Could you transcribe all the entries exactly, omitting the pictures?

________________

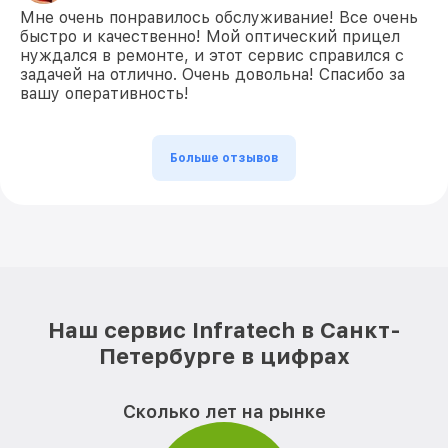
Мне очень понравилось обслуживание! Все очень
быстро и качественно! Мой оптический прицел
нуждался в ремонте, и этот сервис справился с
задачей на отлично. Очень довольна! Спасибо за
вашу оперативность!
Больше отзывов
Наш сервис Infratech в Санкт-
Петербурге в цифрах
Сколько лет на рынке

________________

• _Worked solution_:
Мне очень понравилось обслуживание! Все очень
быстро и качественно! Мой оптический прицел
нуждался в ремонте, и этот сервис справился с
задачей на отлично. Очень довольна! Спасибо за
вашу оперативность!
Больше отзывов
Наш сервис Infratech в Санкт-
Петербурге в цифрах
Сколько лет на рынке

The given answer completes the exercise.